(Extracted data entries)
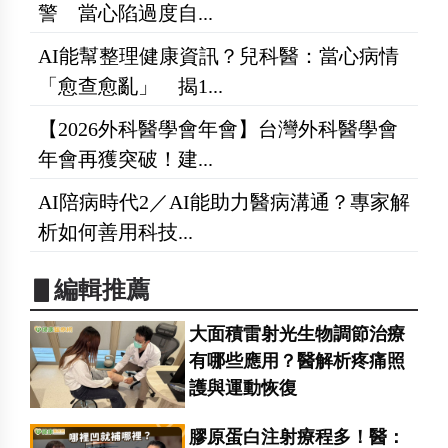
警 當心陷過度自...
AI能幫整理健康資訊？兒科醫：當心病情
「愈查愈亂」 揭1...
【2026外科醫學會年會】台灣外科醫學會
年會再獲突破！建...
AI陪病時代2／AI能助力醫病溝通？專家解
析如何善用科技...
▋編輯推薦
大面積雷射光生物調節治療
有哪些應用？醫解析疼痛照
護與運動恢復
膠原蛋白注射療程多！醫：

■ **WHAT TO DO**: Return all the lines above exactly; none of the pictures should appear.

■ **PROBLEM SOLUTION**:
警 當心陷過度自...
AI能幫整理健康資訊？兒科醫：當心病情
「愈查愈亂」 揭1...
【2026外科醫學會年會】台灣外科醫學會
年會再獲突破！建...
AI陪病時代2／AI能助力醫病溝通？專家解
析如何善用科技...
▋編輯推薦
大面積雷射光生物調節治療
有哪些應用？醫解析疼痛照
護與運動恢復
膠原蛋白注射療程多！醫：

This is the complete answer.